Good heavens, how the giant was looking at him! Fenoglio’s eldest grandson had looked like that when he found a big black beetle in his kitchen. The boy was both fascinated and troubled by it. And then the beetle began wriggling, and Pippo had dropped it in alarm and trodden on it. So keep still, Fenoglio! No wriggling, not the least little wriggle, however much your old bones ache. Good God, those fingers.

Each of them as long as one of his own arms!

But clearly the giant had lost interest in him for the moment. He was examining his other catch with obvious concern. Finally, he shook the Black Prince as if he were a watch that had run down, and sighed when he still didn’t move.

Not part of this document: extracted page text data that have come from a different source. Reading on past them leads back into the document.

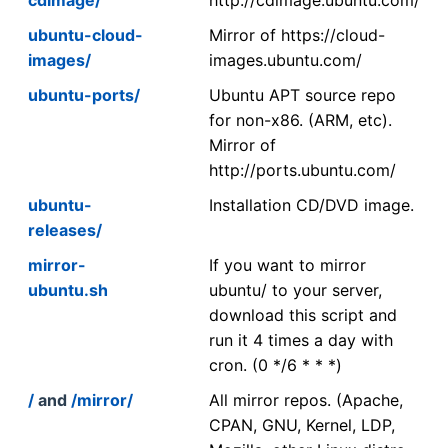
ubuntu-cloud-
Mirror of https://cloud-
images/
images.ubuntu.com/
ubuntu-ports/
Ubuntu APT source repo
for non-x86. (ARM, etc).
Mirror of
http://ports.ubuntu.com/
ubuntu-
Installation CD/DVD image.
releases/
mirror-
If you want to mirror
ubuntu.sh
ubuntu/ to your server,
download this script and
run it 4 times a day with
cron. (0 */6 * * *)
/
and
/mirror/
All mirror repos. (Apache,
CPAN, GNU, Kernel, LDP,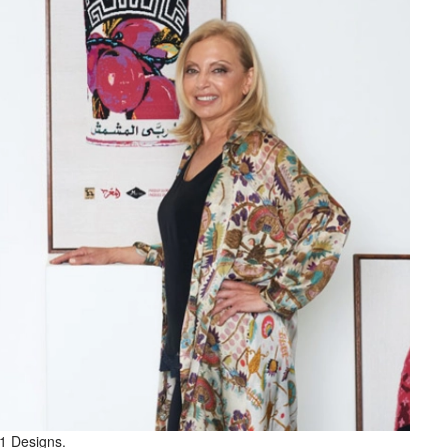
81 Designs.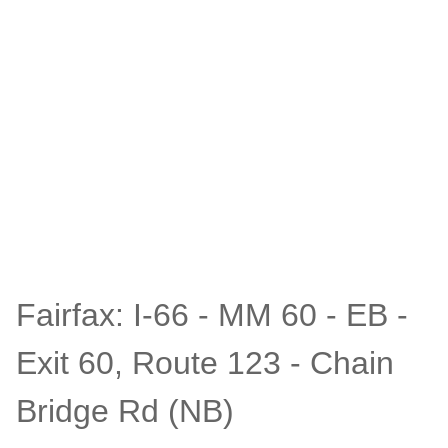
Fairfax: I-66 - MM 60 - EB -
Exit 60, Route 123 - Chain
Bridge Rd (NB)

With another deep sigh he sank to his knees — astonishingly gently, given his size looked sadly at the black face, and then carefully laid the Prince on the thick moss under the trees. It was just what Fenoglio’s grandchildren had done with the dead birds they took away from their cat. They’d had exactly the same look on their faces as they laid the small bodies to rest among his roses. Pippo used to make a cross out of twigs for every dead animal, but the giant didn’t do that for the Black Prince. He didn’t bury him, either. He just covered him with dry leaves, very carefully, as if he didn’t want to disturb his sleep. Then he rose to his feet again, looked at Fenoglio —perhaps to make sure that he, at least, was still breathing—and went on, every stride as long as a dozen human footsteps, perhaps more. Going where? Away from everything, Fenoglio, far away!